──────── DATA UNDER STUDY
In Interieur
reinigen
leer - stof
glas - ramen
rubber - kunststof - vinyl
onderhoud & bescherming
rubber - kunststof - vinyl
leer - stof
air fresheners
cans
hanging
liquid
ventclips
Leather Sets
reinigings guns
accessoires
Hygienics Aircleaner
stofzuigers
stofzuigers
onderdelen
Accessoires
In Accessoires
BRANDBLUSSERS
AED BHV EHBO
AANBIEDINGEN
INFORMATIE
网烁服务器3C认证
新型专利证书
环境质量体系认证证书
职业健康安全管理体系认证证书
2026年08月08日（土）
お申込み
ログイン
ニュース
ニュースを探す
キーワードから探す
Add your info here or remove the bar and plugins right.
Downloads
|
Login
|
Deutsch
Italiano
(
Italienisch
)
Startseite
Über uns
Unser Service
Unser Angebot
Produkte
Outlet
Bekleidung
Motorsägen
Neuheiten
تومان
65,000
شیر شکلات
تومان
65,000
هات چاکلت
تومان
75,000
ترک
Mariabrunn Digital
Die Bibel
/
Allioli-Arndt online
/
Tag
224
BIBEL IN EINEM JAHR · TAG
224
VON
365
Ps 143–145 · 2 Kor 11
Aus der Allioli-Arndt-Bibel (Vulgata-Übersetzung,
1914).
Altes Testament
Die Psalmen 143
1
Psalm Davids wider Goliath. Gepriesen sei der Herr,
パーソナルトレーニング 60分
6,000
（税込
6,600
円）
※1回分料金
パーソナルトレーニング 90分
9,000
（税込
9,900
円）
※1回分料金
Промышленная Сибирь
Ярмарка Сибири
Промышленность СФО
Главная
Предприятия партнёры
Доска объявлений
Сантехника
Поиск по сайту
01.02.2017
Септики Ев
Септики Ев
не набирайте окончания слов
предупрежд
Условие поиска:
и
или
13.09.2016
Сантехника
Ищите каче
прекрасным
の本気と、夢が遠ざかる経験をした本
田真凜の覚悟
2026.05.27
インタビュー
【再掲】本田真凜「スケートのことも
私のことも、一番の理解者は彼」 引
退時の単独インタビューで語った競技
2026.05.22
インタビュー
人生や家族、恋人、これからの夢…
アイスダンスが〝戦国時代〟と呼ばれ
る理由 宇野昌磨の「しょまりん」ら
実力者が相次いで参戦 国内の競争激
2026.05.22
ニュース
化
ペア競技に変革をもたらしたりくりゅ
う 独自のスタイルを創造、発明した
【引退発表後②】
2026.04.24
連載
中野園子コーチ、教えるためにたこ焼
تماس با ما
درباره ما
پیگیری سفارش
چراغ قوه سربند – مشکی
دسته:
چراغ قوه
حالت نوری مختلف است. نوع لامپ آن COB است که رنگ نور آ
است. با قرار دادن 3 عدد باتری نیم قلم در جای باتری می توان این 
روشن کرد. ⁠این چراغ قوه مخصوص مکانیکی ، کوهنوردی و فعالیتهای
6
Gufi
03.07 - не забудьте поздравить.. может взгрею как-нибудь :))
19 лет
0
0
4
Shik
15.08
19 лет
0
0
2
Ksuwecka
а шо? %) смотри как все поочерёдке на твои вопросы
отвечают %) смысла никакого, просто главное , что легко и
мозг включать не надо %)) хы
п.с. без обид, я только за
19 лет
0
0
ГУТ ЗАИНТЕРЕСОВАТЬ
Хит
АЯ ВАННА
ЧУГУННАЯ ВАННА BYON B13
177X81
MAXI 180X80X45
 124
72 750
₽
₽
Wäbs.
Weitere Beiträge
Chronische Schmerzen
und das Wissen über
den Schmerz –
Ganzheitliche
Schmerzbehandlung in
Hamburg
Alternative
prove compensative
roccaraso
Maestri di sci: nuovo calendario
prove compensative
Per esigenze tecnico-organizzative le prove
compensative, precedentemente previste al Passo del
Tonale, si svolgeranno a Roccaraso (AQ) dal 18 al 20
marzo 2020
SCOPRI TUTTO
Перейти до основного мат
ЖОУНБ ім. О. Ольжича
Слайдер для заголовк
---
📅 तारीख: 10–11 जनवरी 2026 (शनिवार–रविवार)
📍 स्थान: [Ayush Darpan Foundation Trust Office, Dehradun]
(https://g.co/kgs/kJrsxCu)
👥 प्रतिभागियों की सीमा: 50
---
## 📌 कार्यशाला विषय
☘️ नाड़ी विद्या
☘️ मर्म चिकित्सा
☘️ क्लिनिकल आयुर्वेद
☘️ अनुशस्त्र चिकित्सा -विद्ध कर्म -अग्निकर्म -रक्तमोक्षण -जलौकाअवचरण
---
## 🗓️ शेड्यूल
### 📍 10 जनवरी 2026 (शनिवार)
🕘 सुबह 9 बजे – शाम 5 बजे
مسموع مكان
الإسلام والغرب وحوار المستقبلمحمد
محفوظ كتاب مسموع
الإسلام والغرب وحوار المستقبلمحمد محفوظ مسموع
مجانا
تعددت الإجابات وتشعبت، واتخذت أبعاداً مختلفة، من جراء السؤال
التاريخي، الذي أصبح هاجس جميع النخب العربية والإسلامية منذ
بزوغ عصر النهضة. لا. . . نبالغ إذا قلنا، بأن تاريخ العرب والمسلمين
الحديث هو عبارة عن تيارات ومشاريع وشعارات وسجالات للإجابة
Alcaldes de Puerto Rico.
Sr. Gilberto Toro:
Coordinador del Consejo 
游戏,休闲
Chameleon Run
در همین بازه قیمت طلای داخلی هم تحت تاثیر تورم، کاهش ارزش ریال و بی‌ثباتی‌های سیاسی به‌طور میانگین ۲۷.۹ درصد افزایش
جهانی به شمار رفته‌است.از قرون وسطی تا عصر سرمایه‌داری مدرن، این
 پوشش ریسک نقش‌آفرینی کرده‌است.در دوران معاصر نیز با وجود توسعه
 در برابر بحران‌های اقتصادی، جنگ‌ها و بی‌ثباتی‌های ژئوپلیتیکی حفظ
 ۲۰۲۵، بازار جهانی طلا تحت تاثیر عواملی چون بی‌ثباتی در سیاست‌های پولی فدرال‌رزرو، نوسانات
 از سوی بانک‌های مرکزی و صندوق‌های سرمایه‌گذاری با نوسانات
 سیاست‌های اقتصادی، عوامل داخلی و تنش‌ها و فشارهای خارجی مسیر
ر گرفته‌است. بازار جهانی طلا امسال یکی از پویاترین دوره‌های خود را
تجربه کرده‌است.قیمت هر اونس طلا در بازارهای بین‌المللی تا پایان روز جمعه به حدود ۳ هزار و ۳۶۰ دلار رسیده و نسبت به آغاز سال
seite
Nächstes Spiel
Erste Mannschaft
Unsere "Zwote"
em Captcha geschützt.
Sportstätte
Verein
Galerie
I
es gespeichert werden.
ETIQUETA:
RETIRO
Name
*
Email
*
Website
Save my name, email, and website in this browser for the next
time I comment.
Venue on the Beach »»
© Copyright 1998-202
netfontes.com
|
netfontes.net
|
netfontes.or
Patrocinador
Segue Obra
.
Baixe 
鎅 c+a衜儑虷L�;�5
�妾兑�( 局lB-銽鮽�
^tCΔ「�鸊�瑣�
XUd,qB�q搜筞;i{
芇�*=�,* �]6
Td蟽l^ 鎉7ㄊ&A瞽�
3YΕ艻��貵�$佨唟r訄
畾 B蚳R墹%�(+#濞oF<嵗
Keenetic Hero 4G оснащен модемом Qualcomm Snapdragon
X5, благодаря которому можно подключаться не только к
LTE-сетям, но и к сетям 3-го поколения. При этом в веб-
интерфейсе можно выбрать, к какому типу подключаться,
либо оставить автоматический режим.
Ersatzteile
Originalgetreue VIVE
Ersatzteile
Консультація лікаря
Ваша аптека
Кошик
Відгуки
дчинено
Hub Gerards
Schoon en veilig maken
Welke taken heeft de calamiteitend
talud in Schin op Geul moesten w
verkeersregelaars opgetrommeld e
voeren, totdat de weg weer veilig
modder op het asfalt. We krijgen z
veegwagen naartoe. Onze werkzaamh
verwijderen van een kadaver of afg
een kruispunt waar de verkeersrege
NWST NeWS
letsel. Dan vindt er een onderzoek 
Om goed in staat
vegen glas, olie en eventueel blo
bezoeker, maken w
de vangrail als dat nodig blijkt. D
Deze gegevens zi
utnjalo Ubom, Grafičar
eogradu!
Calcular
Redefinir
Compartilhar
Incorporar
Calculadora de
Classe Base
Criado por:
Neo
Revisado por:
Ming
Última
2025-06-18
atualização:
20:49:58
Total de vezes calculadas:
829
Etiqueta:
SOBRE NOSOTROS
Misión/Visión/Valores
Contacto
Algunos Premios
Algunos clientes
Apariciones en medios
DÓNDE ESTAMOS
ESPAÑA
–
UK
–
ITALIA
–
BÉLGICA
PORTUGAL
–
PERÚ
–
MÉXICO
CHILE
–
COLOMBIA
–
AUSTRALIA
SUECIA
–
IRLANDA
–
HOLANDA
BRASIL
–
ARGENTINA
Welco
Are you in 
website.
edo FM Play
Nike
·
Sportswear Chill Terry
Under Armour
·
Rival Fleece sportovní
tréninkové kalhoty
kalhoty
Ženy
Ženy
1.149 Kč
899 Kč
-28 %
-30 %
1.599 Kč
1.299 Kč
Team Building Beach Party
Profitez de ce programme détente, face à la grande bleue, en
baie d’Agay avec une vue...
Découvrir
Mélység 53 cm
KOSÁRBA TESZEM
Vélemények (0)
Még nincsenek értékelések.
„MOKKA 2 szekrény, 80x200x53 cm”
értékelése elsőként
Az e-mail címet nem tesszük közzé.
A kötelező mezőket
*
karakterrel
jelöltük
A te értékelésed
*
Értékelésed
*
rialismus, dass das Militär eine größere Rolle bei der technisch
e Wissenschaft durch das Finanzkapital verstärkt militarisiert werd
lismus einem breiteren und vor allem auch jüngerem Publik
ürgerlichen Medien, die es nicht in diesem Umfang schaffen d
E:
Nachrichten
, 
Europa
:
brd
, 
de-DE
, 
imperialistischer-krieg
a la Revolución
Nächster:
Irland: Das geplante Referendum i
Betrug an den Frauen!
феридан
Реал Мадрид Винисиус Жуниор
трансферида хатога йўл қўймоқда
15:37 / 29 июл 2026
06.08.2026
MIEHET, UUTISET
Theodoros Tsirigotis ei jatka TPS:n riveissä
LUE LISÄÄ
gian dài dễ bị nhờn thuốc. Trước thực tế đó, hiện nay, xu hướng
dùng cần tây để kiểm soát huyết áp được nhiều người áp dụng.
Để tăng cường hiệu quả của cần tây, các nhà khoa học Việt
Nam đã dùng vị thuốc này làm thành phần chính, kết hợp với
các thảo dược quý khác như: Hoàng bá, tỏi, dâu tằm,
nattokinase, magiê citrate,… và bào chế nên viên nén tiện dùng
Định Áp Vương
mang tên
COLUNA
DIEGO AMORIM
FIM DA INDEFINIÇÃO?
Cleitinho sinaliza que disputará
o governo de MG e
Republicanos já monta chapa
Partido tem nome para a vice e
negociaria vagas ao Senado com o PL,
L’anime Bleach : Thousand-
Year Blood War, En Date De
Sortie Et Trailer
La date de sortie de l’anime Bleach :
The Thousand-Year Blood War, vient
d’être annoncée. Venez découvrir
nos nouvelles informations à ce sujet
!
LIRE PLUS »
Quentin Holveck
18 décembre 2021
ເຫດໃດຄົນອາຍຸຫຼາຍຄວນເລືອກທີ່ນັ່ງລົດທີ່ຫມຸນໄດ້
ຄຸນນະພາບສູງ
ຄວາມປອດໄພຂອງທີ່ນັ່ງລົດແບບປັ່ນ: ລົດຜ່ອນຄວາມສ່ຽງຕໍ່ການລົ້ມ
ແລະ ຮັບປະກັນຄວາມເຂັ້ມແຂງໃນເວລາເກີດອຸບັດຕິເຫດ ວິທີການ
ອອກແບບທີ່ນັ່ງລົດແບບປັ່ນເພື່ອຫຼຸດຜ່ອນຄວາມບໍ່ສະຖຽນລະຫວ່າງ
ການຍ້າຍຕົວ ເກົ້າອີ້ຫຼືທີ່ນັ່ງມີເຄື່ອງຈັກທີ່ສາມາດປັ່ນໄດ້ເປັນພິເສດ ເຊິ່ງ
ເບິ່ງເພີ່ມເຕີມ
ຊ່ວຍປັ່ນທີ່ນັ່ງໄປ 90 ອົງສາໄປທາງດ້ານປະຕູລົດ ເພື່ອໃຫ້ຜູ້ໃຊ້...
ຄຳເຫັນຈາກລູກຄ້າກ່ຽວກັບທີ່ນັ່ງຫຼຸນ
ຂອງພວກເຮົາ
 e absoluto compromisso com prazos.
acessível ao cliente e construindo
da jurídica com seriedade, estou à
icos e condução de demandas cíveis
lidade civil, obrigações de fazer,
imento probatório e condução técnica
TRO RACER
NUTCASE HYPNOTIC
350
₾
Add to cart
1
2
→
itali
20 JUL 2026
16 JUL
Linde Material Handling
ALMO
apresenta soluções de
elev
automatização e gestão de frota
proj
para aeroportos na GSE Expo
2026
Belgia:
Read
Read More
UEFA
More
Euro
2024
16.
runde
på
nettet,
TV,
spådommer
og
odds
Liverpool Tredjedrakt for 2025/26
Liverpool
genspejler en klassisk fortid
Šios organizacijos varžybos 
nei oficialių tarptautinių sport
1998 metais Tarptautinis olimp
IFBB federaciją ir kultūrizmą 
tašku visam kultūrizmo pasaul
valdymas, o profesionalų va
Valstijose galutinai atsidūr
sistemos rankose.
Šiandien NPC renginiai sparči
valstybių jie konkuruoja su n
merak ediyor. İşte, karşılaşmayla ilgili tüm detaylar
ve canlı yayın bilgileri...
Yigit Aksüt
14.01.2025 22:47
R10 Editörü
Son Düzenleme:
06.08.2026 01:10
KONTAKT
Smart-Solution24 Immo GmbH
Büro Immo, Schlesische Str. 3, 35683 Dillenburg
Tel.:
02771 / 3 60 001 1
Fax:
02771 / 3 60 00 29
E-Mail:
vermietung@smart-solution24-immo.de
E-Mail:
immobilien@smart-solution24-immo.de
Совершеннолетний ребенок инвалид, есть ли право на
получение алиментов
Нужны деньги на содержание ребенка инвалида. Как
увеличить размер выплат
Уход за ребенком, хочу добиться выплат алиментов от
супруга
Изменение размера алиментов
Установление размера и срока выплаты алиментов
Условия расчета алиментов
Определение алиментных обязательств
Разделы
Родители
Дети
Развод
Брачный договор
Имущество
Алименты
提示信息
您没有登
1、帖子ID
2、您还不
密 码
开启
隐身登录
────────────────
**EXERCISE OBJECTIVE**
Work out how many lines in the entries above include the word "چراغ". Respond with only the number.

**OUTPUT FOR THIS TASK**
3